In the entries that follow, how many lines include the string "LOWER"? The answer is the number only.

┄┄┄┄┄┄┄┄┄┄

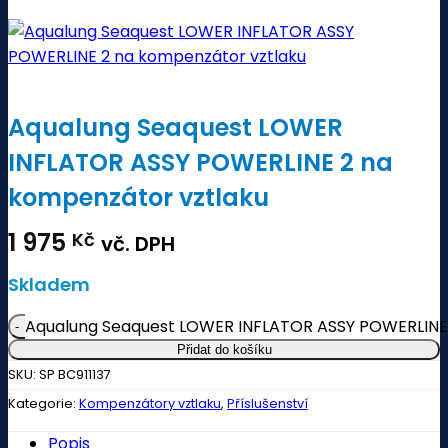
Aqualung Seaquest LOWER
INFLATOR ASSY POWERLINE 2 na
kompenzátor vztlaku
1 975
Kč
vč. DPH
Skladem
Aqualung Seaquest LOWER INFLATOR ASSY POWERLINE 
Přidat do košíku
SKU:
SP BC911137
Kategorie:
Kompenzátory vztlaku
,
Příslušenství
Popis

┄┄┄┄┄┄┄┄┄┄

### Exercise output
2